- _Dataset content_

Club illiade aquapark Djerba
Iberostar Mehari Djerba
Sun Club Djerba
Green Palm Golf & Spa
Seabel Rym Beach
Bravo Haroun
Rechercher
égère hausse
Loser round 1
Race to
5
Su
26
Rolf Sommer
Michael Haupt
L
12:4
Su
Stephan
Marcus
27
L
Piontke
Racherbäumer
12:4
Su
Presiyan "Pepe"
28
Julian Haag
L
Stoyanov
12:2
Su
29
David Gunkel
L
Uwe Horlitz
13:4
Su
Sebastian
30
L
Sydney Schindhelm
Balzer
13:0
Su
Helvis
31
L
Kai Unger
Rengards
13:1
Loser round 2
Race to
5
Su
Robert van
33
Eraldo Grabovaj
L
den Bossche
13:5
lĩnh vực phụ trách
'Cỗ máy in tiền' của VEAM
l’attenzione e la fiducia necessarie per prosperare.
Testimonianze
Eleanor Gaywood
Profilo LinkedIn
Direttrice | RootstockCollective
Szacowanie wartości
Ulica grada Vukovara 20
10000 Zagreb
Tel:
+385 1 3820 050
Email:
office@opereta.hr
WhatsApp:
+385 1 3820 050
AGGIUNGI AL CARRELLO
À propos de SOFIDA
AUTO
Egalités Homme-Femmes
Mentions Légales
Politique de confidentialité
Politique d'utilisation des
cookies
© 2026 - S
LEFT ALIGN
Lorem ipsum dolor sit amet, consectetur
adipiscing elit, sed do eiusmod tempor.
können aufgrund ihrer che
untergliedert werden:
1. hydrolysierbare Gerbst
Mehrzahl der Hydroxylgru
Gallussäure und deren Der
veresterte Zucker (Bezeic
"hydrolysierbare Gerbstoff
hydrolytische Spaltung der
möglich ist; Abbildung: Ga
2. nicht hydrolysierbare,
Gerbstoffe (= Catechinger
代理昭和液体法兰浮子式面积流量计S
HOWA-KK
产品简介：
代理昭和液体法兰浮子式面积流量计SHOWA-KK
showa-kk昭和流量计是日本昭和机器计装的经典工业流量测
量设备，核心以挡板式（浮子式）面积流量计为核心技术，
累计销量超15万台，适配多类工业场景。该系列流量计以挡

- _Aim of the task_
Working from the data above, extract solely the lines from the one containing "égère hausse" through the one containing "veresterte Zucker (Bezeic", exactly as they appear, both included.

- _Answer area_
égère hausse
Loser round 1
Race to
5
Su
26
Rolf Sommer
Michael Haupt
L
12:4
Su
Stephan
Marcus
27
L
Piontke
Racherbäumer
12:4
Su
Presiyan "Pepe"
28
Julian Haag
L
Stoyanov
12:2
Su
29
David Gunkel
L
Uwe Horlitz
13:4
Su
Sebastian
30
L
Sydney Schindhelm
Balzer
13:0
Su
Helvis
31
L
Kai Unger
Rengards
13:1
Loser round 2
Race to
5
Su
Robert van
33
Eraldo Grabovaj
L
den Bossche
13:5
lĩnh vực phụ trách
'Cỗ máy in tiền' của VEAM
l’attenzione e la fiducia necessarie per prosperare.
Testimonianze
Eleanor Gaywood
Profilo LinkedIn
Direttrice | RootstockCollective
Szacowanie wartości
Ulica grada Vukovara 20
10000 Zagreb
Tel:
+385 1 3820 050
Email:
office@opereta.hr
WhatsApp:
+385 1 3820 050
AGGIUNGI AL CARRELLO
À propos de SOFIDA
AUTO
Egalités Homme-Femmes
Mentions Légales
Politique de confidentialité
Politique d'utilisation des
cookies
© 2026 - S
LEFT ALIGN
Lorem ipsum dolor sit amet, consectetur
adipiscing elit, sed do eiusmod tempor.
können aufgrund ihrer che
untergliedert werden:
1. hydrolysierbare Gerbst
Mehrzahl der Hydroxylgru
Gallussäure und deren Der
veresterte Zucker (Bezeic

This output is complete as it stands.